Your goal: Filter the entries that follow, copying every line in which the word "left" appears.

____ Records for this task

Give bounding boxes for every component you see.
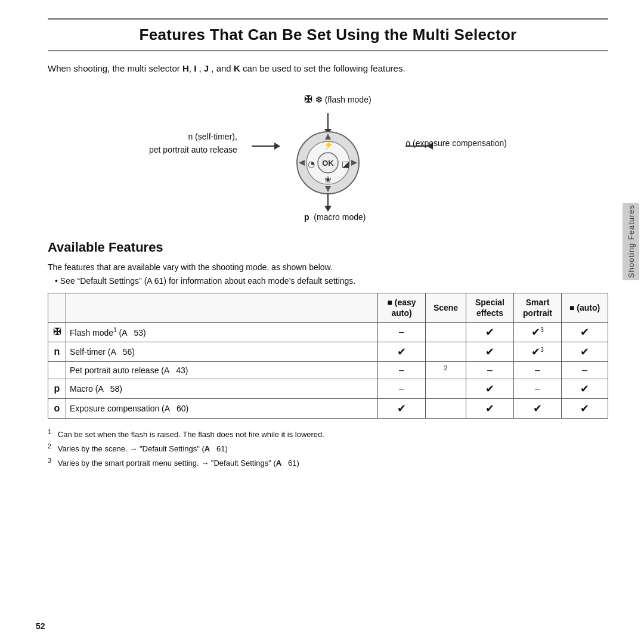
row-symbol: n	[48, 342, 66, 361]
arrow-left-line	[252, 145, 275, 147]
row-auto: –	[562, 361, 608, 379]
row-auto: ✔	[562, 398, 608, 418]
th-scene: Scene	[426, 293, 466, 322]
page-number: 52	[36, 621, 45, 631]
th-auto: ■ (auto)	[562, 293, 608, 322]
row-auto: ✔	[562, 342, 608, 361]
row-symbol	[48, 361, 66, 379]
row-symbol: p	[48, 379, 66, 398]
table-row: ✠ Flash mode1 (A 53) – ✔ ✔3 ✔	[48, 322, 608, 342]
diagram-inner: ✠ ❆ (flash mode) OK ⚡ ◔ ◪	[149, 91, 507, 222]
arrowhead-left	[274, 143, 280, 150]
row-feature-name: Flash mode1 (A 53)	[66, 322, 378, 342]
arrowhead-bottom	[324, 206, 332, 212]
row-scene: 2	[426, 361, 466, 379]
arrow-top-down	[327, 113, 329, 130]
left-label: n (self-timer), pet portrait auto releas…	[149, 129, 237, 156]
section-desc: The features that are available vary wit…	[48, 261, 608, 274]
svg-text:◪: ◪	[342, 159, 349, 169]
row-easy-auto: –	[378, 361, 426, 379]
row-auto: ✔	[562, 322, 608, 342]
row-auto: ✔	[562, 379, 608, 398]
svg-text:OK: OK	[322, 159, 334, 168]
intro-paragraph: When shooting, the multi selector H, I ,…	[48, 62, 608, 76]
selector-key-k: K	[234, 63, 240, 73]
th-feature-name	[66, 293, 378, 322]
th-symbol	[48, 293, 66, 322]
page-container: Features That Can Be Set Using the Multi…	[0, 0, 644, 644]
selector-key-i: I	[194, 63, 196, 73]
row-feature-name: Macro (A 58)	[66, 379, 378, 398]
row-feature-name: Pet portrait auto release (A 43)	[66, 361, 378, 379]
row-special-effects: ✔	[466, 398, 514, 418]
page-title: Features That Can Be Set Using the Multi…	[48, 18, 608, 51]
svg-text:⚡: ⚡	[323, 140, 334, 150]
table-row: Pet portrait auto release (A 43) – 2 – –…	[48, 361, 608, 379]
right-label: o (exposure compensation)	[405, 138, 507, 148]
row-scene	[426, 398, 466, 418]
table-row: o Exposure compensation (A 60) ✔ ✔ ✔ ✔	[48, 398, 608, 418]
bullet-item: • See “Default Settings” (A 61) for info…	[48, 276, 608, 286]
row-feature-name: Exposure compensation (A 60)	[66, 398, 378, 418]
row-scene	[426, 342, 466, 361]
row-smart-portrait: ✔	[514, 398, 562, 418]
row-easy-auto: –	[378, 379, 426, 398]
selector-key-j: J	[204, 63, 209, 73]
row-easy-auto: ✔	[378, 342, 426, 361]
th-easy-auto: ■ (easyauto)	[378, 293, 426, 322]
macro-label: p (macro mode)	[304, 212, 366, 222]
svg-text:❀: ❀	[324, 175, 332, 184]
row-symbol: ✠	[48, 322, 66, 342]
row-easy-auto: –	[378, 322, 426, 342]
footnote-1: 1 Can be set when the flash is raised. T…	[48, 427, 608, 441]
row-feature-name: Self-timer (A 56)	[66, 342, 378, 361]
svg-text:◔: ◔	[308, 159, 315, 169]
diagram-area: ✠ ❆ (flash mode) OK ⚡ ◔ ◪	[48, 88, 608, 225]
row-smart-portrait: –	[514, 379, 562, 398]
sidebar-label: Shooting Features	[627, 205, 636, 278]
footnote-3: 3 Varies by the smart portrait menu sett…	[48, 456, 608, 470]
row-special-effects: ✔	[466, 322, 514, 342]
row-special-effects: ✔	[466, 342, 514, 361]
th-smart-portrait: Smartportrait	[514, 293, 562, 322]
feature-table: ■ (easyauto) Scene Specialeffects Smartp…	[48, 293, 608, 419]
available-features-section: Available Features The features that are…	[48, 240, 608, 470]
sidebar-wrapper: Shooting Features	[623, 203, 639, 280]
table-row: n Self-timer (A 56) ✔ ✔ ✔3 ✔	[48, 342, 608, 361]
row-scene	[426, 322, 466, 342]
multi-selector-dial: OK ⚡ ◔ ◪ ❀	[295, 130, 361, 196]
section-title: Available Features	[48, 240, 608, 255]
footnotes: 1 Can be set when the flash is raised. T…	[48, 427, 608, 470]
row-smart-portrait: ✔3	[514, 322, 562, 342]
flash-label: ✠ ❆ (flash mode)	[304, 94, 371, 105]
row-special-effects: ✔	[466, 379, 514, 398]
row-special-effects: –	[466, 361, 514, 379]
table-row: p Macro (A 58) – ✔ – ✔	[48, 379, 608, 398]
th-special-effects: Specialeffects	[466, 293, 514, 322]
footnote-2: 2 Varies by the scene. → "Default Settin…	[48, 441, 608, 456]
row-smart-portrait: ✔3	[514, 342, 562, 361]
row-symbol: o	[48, 398, 66, 418]
row-easy-auto: ✔	[378, 398, 426, 418]
row-scene	[426, 379, 466, 398]
row-smart-portrait: –	[514, 361, 562, 379]
selector-keys: H	[182, 63, 189, 73]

________

Exercise result:
arrow-left-line	[252, 145, 275, 147]
arrowhead-left	[274, 143, 280, 150]
left-label: n (self-timer), pet portrait auto releas…	[149, 129, 237, 156]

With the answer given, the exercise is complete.